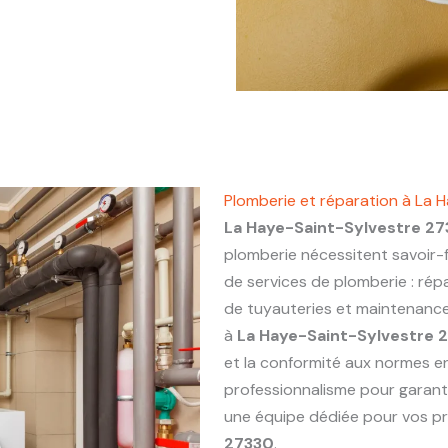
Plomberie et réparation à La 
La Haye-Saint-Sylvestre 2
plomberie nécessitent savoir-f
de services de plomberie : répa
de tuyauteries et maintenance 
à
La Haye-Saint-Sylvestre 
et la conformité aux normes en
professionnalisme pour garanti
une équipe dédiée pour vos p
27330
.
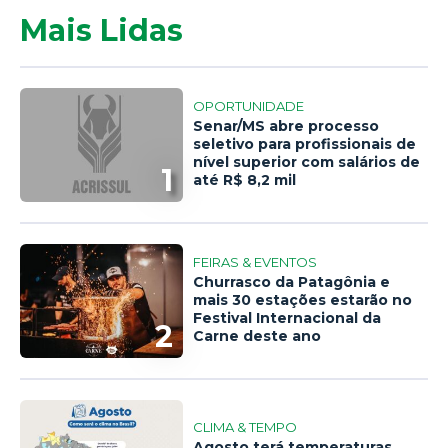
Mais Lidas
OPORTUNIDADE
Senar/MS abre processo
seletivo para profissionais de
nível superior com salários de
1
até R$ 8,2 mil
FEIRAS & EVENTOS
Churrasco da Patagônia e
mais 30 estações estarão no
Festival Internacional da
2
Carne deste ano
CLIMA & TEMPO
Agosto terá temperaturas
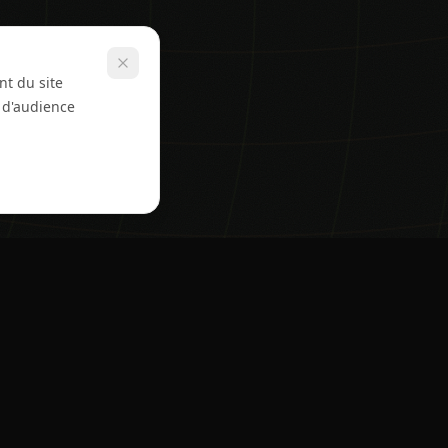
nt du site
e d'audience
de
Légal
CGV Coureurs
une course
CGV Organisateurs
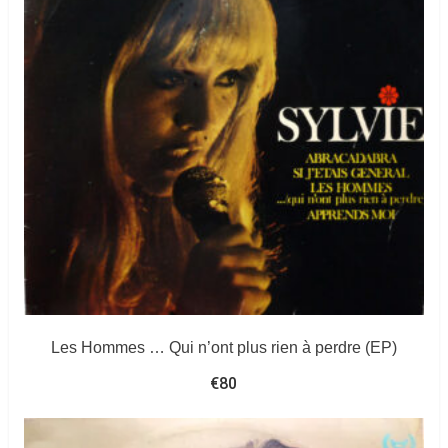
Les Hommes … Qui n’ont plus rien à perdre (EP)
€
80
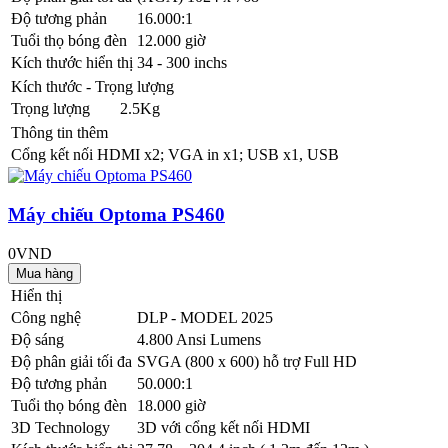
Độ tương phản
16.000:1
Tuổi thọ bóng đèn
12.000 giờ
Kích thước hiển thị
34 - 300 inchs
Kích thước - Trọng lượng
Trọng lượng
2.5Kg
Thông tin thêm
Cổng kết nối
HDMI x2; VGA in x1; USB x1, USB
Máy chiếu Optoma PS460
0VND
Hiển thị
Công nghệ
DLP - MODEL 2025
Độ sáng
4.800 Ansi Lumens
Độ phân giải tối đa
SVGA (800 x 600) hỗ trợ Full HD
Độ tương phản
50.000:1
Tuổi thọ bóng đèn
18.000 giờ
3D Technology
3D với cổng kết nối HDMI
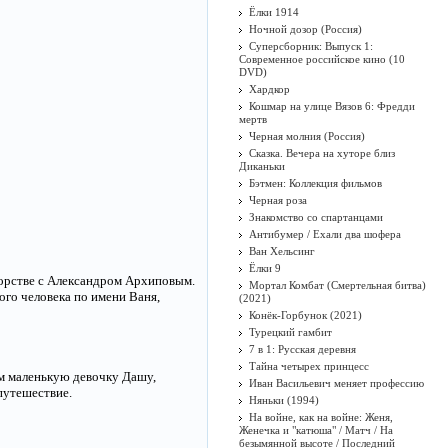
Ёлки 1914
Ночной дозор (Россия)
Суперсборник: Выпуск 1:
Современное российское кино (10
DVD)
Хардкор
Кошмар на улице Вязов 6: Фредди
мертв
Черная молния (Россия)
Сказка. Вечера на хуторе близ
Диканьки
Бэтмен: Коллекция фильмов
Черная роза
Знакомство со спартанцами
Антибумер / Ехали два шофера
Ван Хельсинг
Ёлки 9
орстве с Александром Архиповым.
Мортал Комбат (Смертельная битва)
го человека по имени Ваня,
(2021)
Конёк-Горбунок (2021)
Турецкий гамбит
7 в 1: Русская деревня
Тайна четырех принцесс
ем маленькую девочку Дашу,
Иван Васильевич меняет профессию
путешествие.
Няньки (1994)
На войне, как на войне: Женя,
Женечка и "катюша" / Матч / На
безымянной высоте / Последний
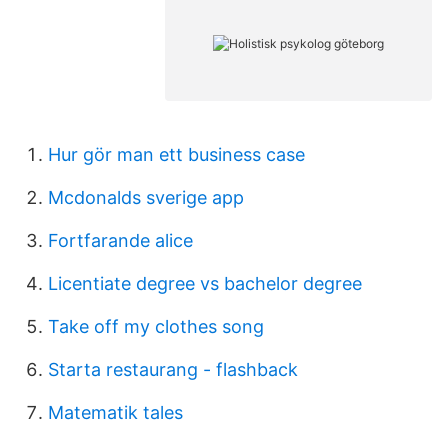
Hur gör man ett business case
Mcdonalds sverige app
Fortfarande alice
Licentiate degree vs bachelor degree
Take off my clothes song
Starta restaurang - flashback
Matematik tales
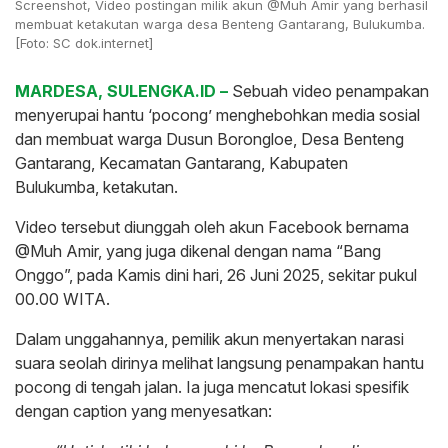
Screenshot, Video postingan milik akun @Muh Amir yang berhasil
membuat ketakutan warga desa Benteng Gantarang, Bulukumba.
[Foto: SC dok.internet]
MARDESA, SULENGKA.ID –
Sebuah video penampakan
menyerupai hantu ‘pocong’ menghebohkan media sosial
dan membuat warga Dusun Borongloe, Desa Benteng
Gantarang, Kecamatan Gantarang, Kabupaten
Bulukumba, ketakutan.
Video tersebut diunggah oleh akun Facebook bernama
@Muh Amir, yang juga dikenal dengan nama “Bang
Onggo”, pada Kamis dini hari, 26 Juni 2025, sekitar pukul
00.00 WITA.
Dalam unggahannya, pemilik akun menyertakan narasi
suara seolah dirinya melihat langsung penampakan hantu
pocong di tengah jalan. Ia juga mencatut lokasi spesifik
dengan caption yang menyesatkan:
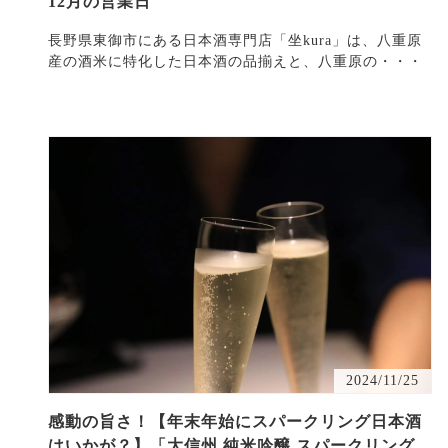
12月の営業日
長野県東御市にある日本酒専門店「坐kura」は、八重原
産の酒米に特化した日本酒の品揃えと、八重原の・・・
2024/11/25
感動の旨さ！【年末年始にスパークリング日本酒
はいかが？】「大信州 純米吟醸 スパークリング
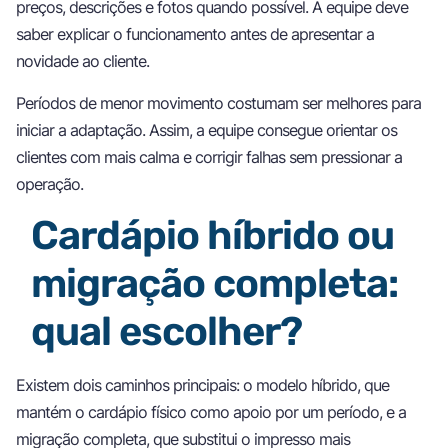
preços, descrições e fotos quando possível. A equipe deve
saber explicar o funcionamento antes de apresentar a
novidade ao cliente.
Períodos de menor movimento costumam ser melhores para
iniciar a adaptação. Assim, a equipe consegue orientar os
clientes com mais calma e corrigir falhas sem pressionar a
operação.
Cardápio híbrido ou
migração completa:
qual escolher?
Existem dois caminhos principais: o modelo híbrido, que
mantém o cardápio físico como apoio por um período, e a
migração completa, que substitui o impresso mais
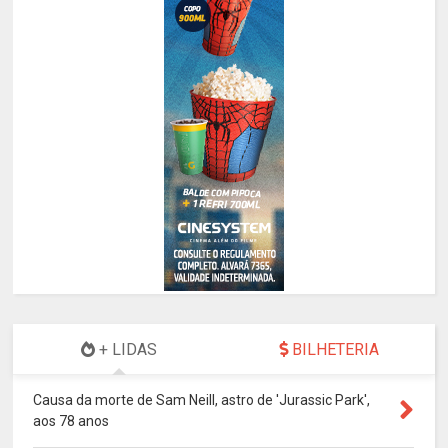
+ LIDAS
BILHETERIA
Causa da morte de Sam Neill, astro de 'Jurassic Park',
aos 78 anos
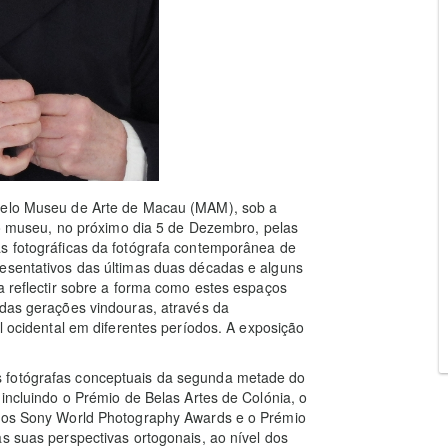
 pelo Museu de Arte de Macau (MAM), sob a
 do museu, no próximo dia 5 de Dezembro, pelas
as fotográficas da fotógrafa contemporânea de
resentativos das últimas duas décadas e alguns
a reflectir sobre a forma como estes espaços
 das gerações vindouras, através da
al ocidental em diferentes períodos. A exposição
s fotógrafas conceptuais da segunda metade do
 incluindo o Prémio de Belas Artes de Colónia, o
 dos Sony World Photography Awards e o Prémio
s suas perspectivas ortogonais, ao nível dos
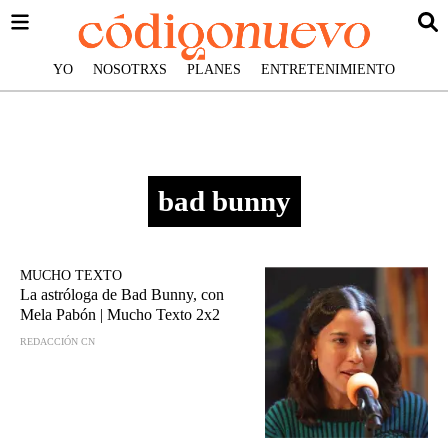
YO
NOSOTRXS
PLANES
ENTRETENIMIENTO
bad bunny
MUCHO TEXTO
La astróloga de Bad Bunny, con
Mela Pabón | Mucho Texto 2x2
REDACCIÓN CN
━━━━━━━━━━━━━━━━━━━━
Among the entries above, take the lines from the one with "Agosto terá temperaturas" through the one with "感動の旨さ！【年末年始にスパークリング日本酒" and retype them exactly, leaving out the pictures.

> **Response to this task**
Agosto terá temperaturas
nt du site
e d'audience
de
Légal
CGV Coureurs
une course
CGV Organisateurs
Les Hommes … Qui n’ont plus rien à perdre (EP)
€
80
Độ tương phản
16.000:1
Tuổi thọ bóng đèn
12.000 giờ
Kích thước hiển thị
34 - 300 inchs
Kích thước - Trọng lượng
Trọng lượng
2.5Kg
Thông tin thêm
Cổng kết nối
HDMI x2; VGA in x1; USB x1, USB
Máy chiếu Optoma PS460
0VND
Hiển thị
Công nghệ
DLP - MODEL 2025
Độ sáng
4.800 Ansi Lumens
Độ phân giải tối đa
SVGA (800 x 600) hỗ trợ Full HD
Độ tương phản
50.000:1
Tuổi thọ bóng đèn
18.000 giờ
3D Technology
3D với cổng kết nối HDMI
Ёлки 1914
Ночной дозор (Россия)
Суперсборник: Выпуск 1:
Современное российское кино (10
DVD)
Хардкор
Кошмар на улице Вязов 6: Фредди
мертв
Черная молния (Россия)
Сказка. Вечера на хуторе близ
Диканьки
Бэтмен: Коллекция фильмов
Черная роза
Знакомство со спартанцами
Антибумер / Ехали два шофера
Ван Хельсинг
Ёлки 9
орстве с Александром Архиповым.
Мортал Комбат (Смертельная битва)
го человека по имени Ваня,
(2021)
Конёк-Горбунок (2021)
Турецкий гамбит
7 в 1: Русская деревня
Тайна четырех принцесс
ем маленькую девочку Дашу,
Иван Васильевич меняет профессию
путешествие.
Няньки (1994)
На войне, как на войне: Женя,
Женечка и "катюша" / Матч / На
безымянной высоте / Последний
Hur gör man ett business case
Mcdonalds sverige app
Fortfarande alice
Licentiate degree vs bachelor degree
Take off my clothes song
Starta restaurang - flashback
Matematik tales
Screenshot, Video postingan milik akun @Muh Amir yang berhasil
membuat ketakutan warga desa Benteng Gantarang, Bulukumba.
[Foto: SC dok.internet]
MARDESA, SULENGKA.ID –
Sebuah video penampakan
menyerupai hantu ‘pocong’ menghebohkan media sosial
dan membuat warga Dusun Borongloe, Desa Benteng
Gantarang, Kecamatan Gantarang, Kabupaten
Bulukumba, ketakutan.
Video tersebut diunggah oleh akun Facebook bernama
@Muh Amir, yang juga dikenal dengan nama “Bang
Onggo”, pada Kamis dini hari, 26 Juni 2025, sekitar pukul
00.00 WITA.
Dalam unggahannya, pemilik akun menyertakan narasi
suara seolah dirinya melihat langsung penampakan hantu
pocong di tengah jalan. Ia juga mencatut lokasi spesifik
dengan caption yang menyesatkan:
12月の営業日
長野県東御市にある日本酒専門店「坐kura」は、八重原
産の酒米に特化した日本酒の品揃えと、八重原の・・・
2024/11/25
感動の旨さ！【年末年始にスパークリング日本酒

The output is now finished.